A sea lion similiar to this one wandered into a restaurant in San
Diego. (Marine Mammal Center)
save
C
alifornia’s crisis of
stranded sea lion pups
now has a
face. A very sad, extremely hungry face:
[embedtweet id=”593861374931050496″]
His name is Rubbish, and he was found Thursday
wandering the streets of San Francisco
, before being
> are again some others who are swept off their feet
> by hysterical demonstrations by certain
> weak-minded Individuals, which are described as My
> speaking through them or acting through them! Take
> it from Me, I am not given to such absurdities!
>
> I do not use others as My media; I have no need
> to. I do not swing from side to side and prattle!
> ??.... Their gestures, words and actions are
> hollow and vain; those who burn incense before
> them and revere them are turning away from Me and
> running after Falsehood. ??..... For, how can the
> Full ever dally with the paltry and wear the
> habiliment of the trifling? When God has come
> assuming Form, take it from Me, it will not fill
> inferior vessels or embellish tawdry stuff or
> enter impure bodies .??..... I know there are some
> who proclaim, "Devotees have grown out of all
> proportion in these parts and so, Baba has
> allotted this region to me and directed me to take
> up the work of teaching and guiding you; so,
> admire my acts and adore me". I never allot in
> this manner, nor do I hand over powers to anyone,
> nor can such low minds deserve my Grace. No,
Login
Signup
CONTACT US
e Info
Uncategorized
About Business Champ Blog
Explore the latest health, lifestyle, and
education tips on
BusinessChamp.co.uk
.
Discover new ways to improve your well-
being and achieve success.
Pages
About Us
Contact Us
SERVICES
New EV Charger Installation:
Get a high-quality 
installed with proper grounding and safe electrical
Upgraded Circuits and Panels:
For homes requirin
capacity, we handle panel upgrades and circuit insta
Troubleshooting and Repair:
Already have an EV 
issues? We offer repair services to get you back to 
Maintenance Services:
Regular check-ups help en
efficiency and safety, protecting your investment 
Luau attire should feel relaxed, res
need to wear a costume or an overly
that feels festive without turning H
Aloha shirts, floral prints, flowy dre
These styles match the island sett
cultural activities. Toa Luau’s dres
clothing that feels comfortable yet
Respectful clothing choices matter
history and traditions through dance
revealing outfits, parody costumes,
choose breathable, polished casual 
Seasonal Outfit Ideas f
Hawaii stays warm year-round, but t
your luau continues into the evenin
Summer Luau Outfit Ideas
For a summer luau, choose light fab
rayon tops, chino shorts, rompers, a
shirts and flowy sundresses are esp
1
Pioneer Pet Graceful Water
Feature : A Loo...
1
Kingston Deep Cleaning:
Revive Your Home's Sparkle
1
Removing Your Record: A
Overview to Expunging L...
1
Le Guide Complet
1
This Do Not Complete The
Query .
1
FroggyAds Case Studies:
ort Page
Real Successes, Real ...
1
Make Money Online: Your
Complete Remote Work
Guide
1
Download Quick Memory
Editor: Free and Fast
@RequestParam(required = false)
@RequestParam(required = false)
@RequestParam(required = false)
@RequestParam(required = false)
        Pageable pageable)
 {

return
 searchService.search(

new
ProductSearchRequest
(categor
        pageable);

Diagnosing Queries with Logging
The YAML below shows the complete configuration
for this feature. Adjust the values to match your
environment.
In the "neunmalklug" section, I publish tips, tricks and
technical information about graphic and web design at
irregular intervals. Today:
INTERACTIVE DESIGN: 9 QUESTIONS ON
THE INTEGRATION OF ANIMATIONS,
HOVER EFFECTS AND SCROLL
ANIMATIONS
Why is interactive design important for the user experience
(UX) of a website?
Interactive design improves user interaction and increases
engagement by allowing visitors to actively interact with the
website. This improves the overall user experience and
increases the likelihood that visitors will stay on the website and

· · · · · · ·

» **How to complete this task**: Retrieve every line above holding the word "experience".

» **Response to this task**:
Why is interactive design important for the user experience
website. This improves the overall user experience and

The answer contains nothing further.